To protect cardholders and personal information, organizations must not only employ best practices, but they must also pay to have themselves audited. This seems fair, I suppose. I also respect that this is not a rigid set of
requirements, but a yielding and forgiving one. It makes sense to temper things with a bit of reality. Still, it is not a standard, in my mind.
If a platform is ever able to say it is PCI compliant (or more likely, a framework), it would be very interesting. To build a framework so that departure from these guidelines is impossible would seem an attractive project for someone.
I am all for complaince, and I am all for standards, but I simply do not believe that PCI Compliance is a gauge against a standard. Advice: get audited by a PCI Consultant early. Let them tell you what they need. It may be less than you would do on your own and the money you spend on them will be money you save internally (lower project TCO).
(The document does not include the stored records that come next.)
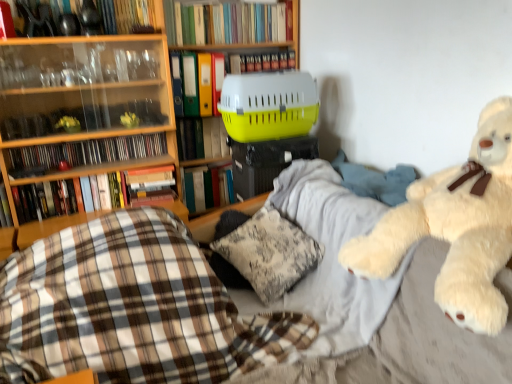 Question: Is hardcover book at left, which is the 2th book in bottom-to-top order, taller than yellow plastic pet carrier at center, positioned as the fifth book in bottom-to-top order?

Choices:
 (A) no
 (B) yes

Answer: (A)

Question: Is hardcover book at left, which is the 2th book in bottom-to-top order, wider than yellow plastic pet carrier at center, positioned as the fifth book in bottom-to-top order?

Choices:
 (A) yes
 (B) no

Answer: (A)

Question: Considering the relative sizes of hardcover book at left, placed as the 8th book when sorted from top to bottom, and yellow plastic pet carrier at center, which is counted as the fifth book, starting from the top, in the image provided, is hardcover book at left, placed as the 8th book when sorted from top to bottom, shorter than yellow plastic pet carrier at center, which is counted as the fifth book, starting from the top,?

Choices:
 (A) yes
 (B) no

Answer: (A)

Question: Is hardcover book at left, placed as the 8th book when sorted from top to bottom, positioned far away from yellow plastic pet carrier at center, which is counted as the fifth book, starting from the top?

Choices:
 (A) no
 (B) yes

Answer: (A)

Question: Is yellow plastic pet carrier at center, which is counted as the fifth book, starting from the top, at the back of hardcover book at left, which is the 2th book in bottom-to-top order?

Choices:
 (A) no
 (B) yes

Answer: (A)

Question: In the image, is yellow plastic file at center, marked as the sixth book in a bottom-to-top arrangement, positioned in front of or behind hardcover book at upper center, which appears as the 1th book when viewed from the top?

Choices:
 (A) front
 (B) behind

Answer: (A)

Question: Looking at their shapes, would you say yellow plastic file at center, placed as the fourth book when sorted from top to bottom, is wider or thinner than hardcover book at upper center, which appears as the 1th book when viewed from the top?

Choices:
 (A) wide
 (B) thin

Answer: (A)

Question: Choose the correct answer: Is yellow plastic file at center, placed as the fourth book when sorted from top to bottom, inside hardcover book at upper center, positioned as the ninth book in bottom-to-top order, or outside it?

Choices:
 (A) inside
 (B) outside

Answer: (B)

Question: From the image's perspective, relative to hardcover book at upper center, which appears as the 1th book when viewed from the top, is yellow plastic file at center, placed as the fourth book when sorted from top to bottom, above or below?

Choices:
 (A) above
 (B) below

Answer: (B)

Question: Based on their sizes in the image, would you say yellow plastic pet carrier at center, which is counted as the fifth book, starting from the top, is bigger or smaller than hardcover book at center, the seventh book from the top?

Choices:
 (A) small
 (B) big

Answer: (A)

Question: From a real-world perspective, is yellow plastic pet carrier at center, positioned as the fifth book in bottom-to-top order, above or below hardcover book at center, the seventh book from the top?

Choices:
 (A) below
 (B) above

Answer: (B)

Question: In terms of height, does yellow plastic pet carrier at center, which is counted as the fifth book, starting from the top, look taller or shorter compared to hardcover book at center, the 3th book ordered from the bottom?

Choices:
 (A) short
 (B) tall

Answer: (A)

Question: In the image, is yellow plastic pet carrier at center, positioned as the fifth book in bottom-to-top order, positioned in front of or behind hardcover book at center, the 3th book ordered from the bottom?

Choices:
 (A) front
 (B) behind

Answer: (A)

Question: In the image, is yellow plastic pet carrier at center, which is counted as the fifth book, starting from the top, positioned in front of or behind hardcover book at left, which is the 2th book in bottom-to-top order?

Choices:
 (A) front
 (B) behind

Answer: (B)

Question: From a real-world perspective, relative to hardcover book at left, which is the 2th book in bottom-to-top order, is yellow plastic pet carrier at center, positioned as the fifth book in bottom-to-top order, vertically above or below?

Choices:
 (A) above
 (B) below

Answer: (A)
And as always, best practices in your SDLC and intelligent (common sense) design and architecture will be more valuable than whatever cute name you give your process.
AJ Ayer called something that could not be proven true or false “nonsensical”, but I think this is a little different than that. PCI Consultants need to be honest and earnest or they will have no authority. The intent, and the discipline, is valuable here, and I dig that very much.